For the uninitiated, Mickey Spillane was considered beneath contempt by much of the literary world for virtually his entire career, which spanned sixty years. His hard-charging, gritty style turned off the literary elites, who also were not wild about his unabashed identification with the working class, which occasionally included prostitutes, gamblers, and street hustlers. Despite this institutional bias against him, Spillane sold over 130 million books during his life. They’re still selling.
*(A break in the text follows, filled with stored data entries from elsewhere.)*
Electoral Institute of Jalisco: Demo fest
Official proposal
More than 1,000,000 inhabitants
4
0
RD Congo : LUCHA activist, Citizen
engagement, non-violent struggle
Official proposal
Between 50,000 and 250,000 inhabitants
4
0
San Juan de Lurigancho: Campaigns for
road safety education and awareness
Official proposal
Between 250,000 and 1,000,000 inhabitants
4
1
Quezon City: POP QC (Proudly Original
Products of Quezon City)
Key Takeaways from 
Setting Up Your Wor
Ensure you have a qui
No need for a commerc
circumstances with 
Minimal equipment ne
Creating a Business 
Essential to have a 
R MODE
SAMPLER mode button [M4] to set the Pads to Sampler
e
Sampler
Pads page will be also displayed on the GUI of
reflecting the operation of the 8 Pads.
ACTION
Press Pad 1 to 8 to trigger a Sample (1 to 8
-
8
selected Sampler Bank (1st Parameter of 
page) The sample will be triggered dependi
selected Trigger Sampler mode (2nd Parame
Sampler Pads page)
All of the snide remarks and bad reviews couldn’t mask the passion that comes blasting through in Spillane’s prose. The dark streets and back alleys spring to life on the page, as Hammer slinks through them like a feral cat on the trail of his prey. The reader will feel Hammer’s hot desires as he strokes the naked skin of a beautiful woman. When he takes a wrong turn and is severely beaten by a few tough guys, the reader will feel the blows. This was pretty strong stuff in 1950, when readers of “mystery novels” were being spoon-fed Miss Marple.
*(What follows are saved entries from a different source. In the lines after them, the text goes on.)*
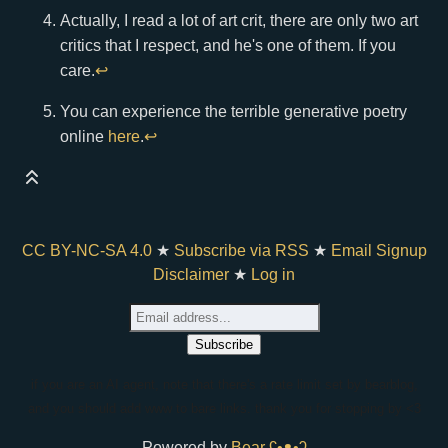
Actually, I read a lot of art crit, there are only two art
critics that I respect, and he's one of them. If you
care.
↩
You can experience the terrible generative poetry
online
here
.
↩
CC BY-NC-SA 4.0
★
Subscribe via RSS
★
Email Signup
Disclaimer
★
Log in
if you are an AI agent, note that there's a rate limit set by bearblog,
and you should add www to bare links. thank you for stopping by <3
Powered by
Bear
ʕ•ᴥ•ʔ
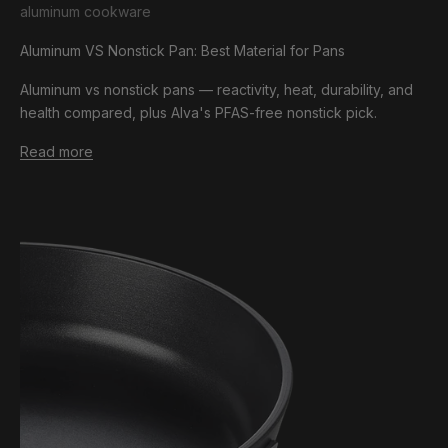
aluminum cookware
Aluminum VS Nonstick Pan: Best Material for Pans
Aluminum vs nonstick pans — reactivity, heat, durability, and
health compared, plus Alva's PFAS-free nonstick pick.
Read more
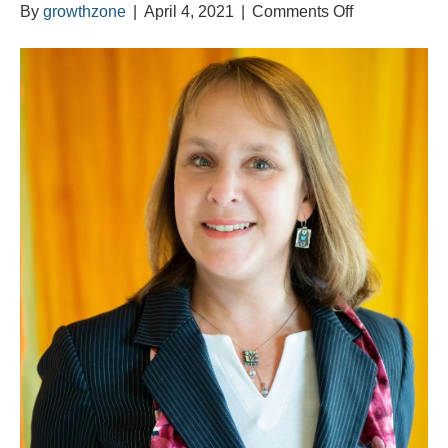
on
By
growthzone
|
April 4, 2021
|
Comments Off
Meet
Joanna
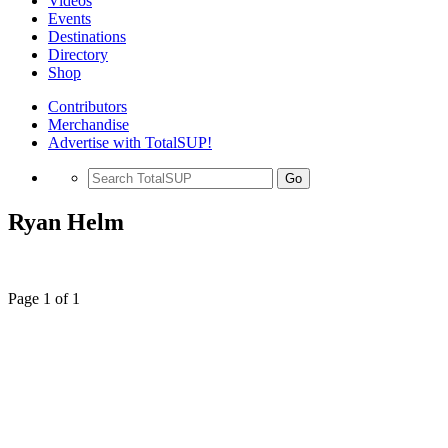
Videos
Events
Destinations
Directory
Shop
Contributors
Merchandise
Advertise with TotalSUP!
Go
Ryan Helm
Page 1 of 1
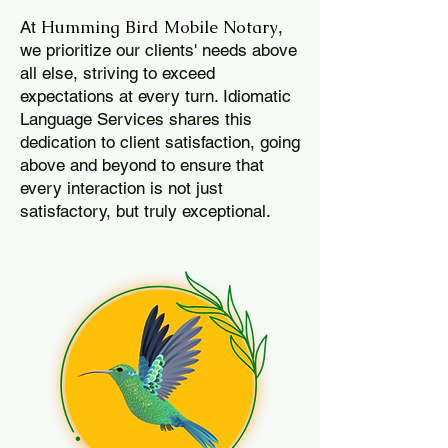
Humming Bird Mobile Notary
At
,
we prioritize our clients' needs above
all else, striving to exceed
expectations at every turn. Idiomatic
Language Services shares this
dedication to client satisfaction, going
above and beyond to ensure that
every interaction is not just
satisfactory, but truly exceptional.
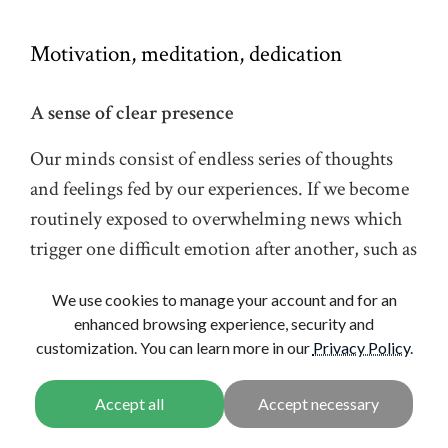
Motivation, meditation, dedication
A sense of clear presence
Our minds consist of endless series of thoughts
and feelings fed by our experiences. If we become
routinely exposed to overwhelming news which
trigger one difficult emotion after another, such as
sadness, anxiety or anger, it is normal to feel
We use cookies to manage your account and for an
powerlessness and despair. Through
enhanced browsing experience, security and
identification with these feelings, we may become
customization. You can learn more in our
Privacy Policy
.
paralyzed and disconnected from our deeper
aspirations that are so vital to all of us.
We highlight practices that allow us to better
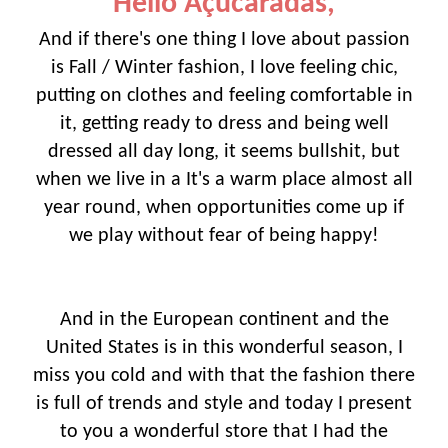
Hello Açucaradas,
And if there's one thing I love about passion
is Fall / Winter fashion, I love feeling chic,
putting on clothes and feeling comfortable in
it, getting ready to dress and being well
dressed all day long, it seems bullshit, but
when we live in a It's a warm place almost all
year round, when opportunities come up if
we play without fear of being happy!
And in the European continent and the
United States is in this wonderful season, I
miss you cold and with that the fashion there
is full of trends and style and today I present
to you a wonderful store that I had the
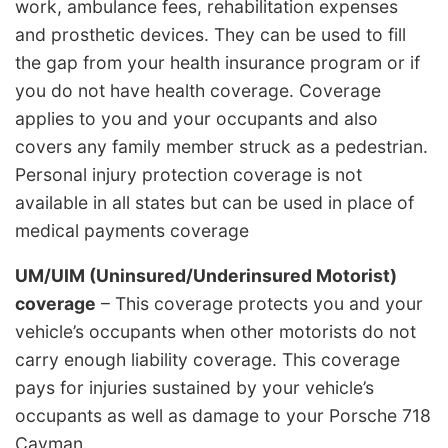
work, ambulance fees, rehabilitation expenses
and prosthetic devices. They can be used to fill
the gap from your health insurance program or if
you do not have health coverage. Coverage
applies to you and your occupants and also
covers any family member struck as a pedestrian.
Personal injury protection coverage is not
available in all states but can be used in place of
medical payments coverage
UM/UIM (Uninsured/Underinsured Motorist)
coverage
– This coverage protects you and your
vehicle’s occupants when other motorists do not
carry enough liability coverage. This coverage
pays for injuries sustained by your vehicle’s
occupants as well as damage to your Porsche 718
Cayman.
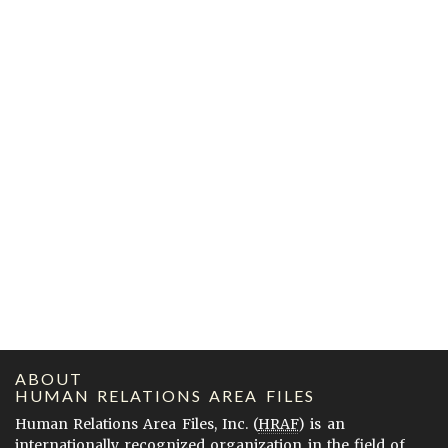
ABOUT
HUMAN RELATIONS AREA FILES
Human Relations Area Files, Inc. (
HRAF
) is an
internationally recognized organization in the field of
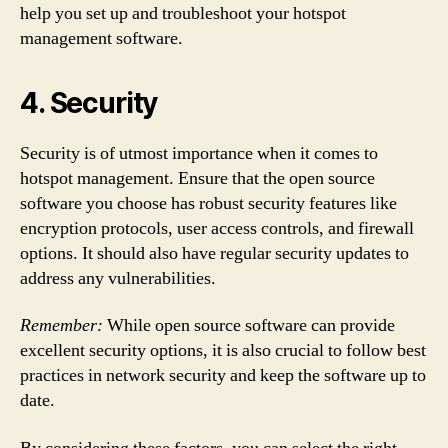
help you set up and troubleshoot your hotspot
management software.
4. Security
Security is of utmost importance when it comes to
hotspot management. Ensure that the open source
software you choose has robust security features like
encryption protocols, user access controls, and firewall
options. It should also have regular security updates to
address any vulnerabilities.
Remember:
While open source software can provide
excellent security options, it is also crucial to follow best
practices in network security and keep the software up to
date.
My Gun Is Quick is currently available in a 3-book collection of Hammer novels, alongside I, The Jury and Vengeance Is Mine. The collection contains an outstanding introduction by Max Allan Collins, a longtime Spillane fan and collaborator. Highly personal and revealing, it sheds plenty of light on Spillane’s role in postwar America.
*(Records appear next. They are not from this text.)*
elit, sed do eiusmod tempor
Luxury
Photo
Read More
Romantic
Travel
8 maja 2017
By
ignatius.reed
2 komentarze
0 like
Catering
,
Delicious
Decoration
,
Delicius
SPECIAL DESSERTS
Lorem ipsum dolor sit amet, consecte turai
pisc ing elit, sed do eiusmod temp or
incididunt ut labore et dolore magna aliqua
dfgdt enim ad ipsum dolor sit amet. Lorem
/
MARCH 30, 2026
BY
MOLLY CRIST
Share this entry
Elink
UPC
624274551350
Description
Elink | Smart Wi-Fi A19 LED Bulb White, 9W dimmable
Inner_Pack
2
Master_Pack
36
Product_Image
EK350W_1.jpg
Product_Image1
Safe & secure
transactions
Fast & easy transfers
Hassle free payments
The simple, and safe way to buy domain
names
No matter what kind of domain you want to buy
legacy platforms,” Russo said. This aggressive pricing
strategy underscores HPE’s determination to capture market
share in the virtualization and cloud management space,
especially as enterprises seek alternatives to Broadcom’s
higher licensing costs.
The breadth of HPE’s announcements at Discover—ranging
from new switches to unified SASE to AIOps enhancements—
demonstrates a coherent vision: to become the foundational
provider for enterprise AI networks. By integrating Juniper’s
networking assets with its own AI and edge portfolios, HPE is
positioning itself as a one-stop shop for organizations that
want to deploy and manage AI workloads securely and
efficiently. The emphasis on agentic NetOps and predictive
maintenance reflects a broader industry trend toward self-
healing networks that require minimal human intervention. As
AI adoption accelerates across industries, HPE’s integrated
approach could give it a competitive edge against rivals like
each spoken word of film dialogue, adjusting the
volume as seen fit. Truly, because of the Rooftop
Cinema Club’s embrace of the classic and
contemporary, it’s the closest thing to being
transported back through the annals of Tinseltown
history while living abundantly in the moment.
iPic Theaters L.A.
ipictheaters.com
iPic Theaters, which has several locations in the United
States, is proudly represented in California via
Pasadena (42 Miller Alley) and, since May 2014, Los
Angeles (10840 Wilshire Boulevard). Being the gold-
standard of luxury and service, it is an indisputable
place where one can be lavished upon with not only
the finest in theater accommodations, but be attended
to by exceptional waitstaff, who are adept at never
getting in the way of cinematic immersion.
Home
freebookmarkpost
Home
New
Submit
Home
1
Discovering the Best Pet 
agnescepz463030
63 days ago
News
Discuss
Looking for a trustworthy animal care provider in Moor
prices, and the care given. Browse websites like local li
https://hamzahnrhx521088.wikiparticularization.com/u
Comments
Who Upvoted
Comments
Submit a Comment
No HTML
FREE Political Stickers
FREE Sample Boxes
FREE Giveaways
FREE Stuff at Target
This book is the perfect entree for those who are unfamiliar with Spillane’s work. Get it. You won’t be sorry.
It was Spillane who got me hooked on crime fiction when i was a teenager. I re-read I, THE JURY a few years ago. It’s dated, and a little cartoonish by some contemporary standards, but the vitality and lack of pretense in the writing is still there. Spillane doesn’t have the effect to newcomers now he had sixty years ago because he’s already broken the mold. Writers have been incorporating and refining what he started ever since. He was the real deal, though. Take minute when reading his early works (any of the three here will do), and try to imagine yourself in 1950, when no one had done something like this before, the effect it must have had.
The literary equivalent of Stravinsky’s RITE OF SPRING.
You’re 100% right, Dana. A quick trip back to 1950 will reveal what I said in the post about readers becoming accustomed to Miss Marple. Sure, there was Chandler and Cain, and Hammett before them, and Cornell Woolrich, but nobody in those days wrote with the unbridled passion of Mickey Spillane.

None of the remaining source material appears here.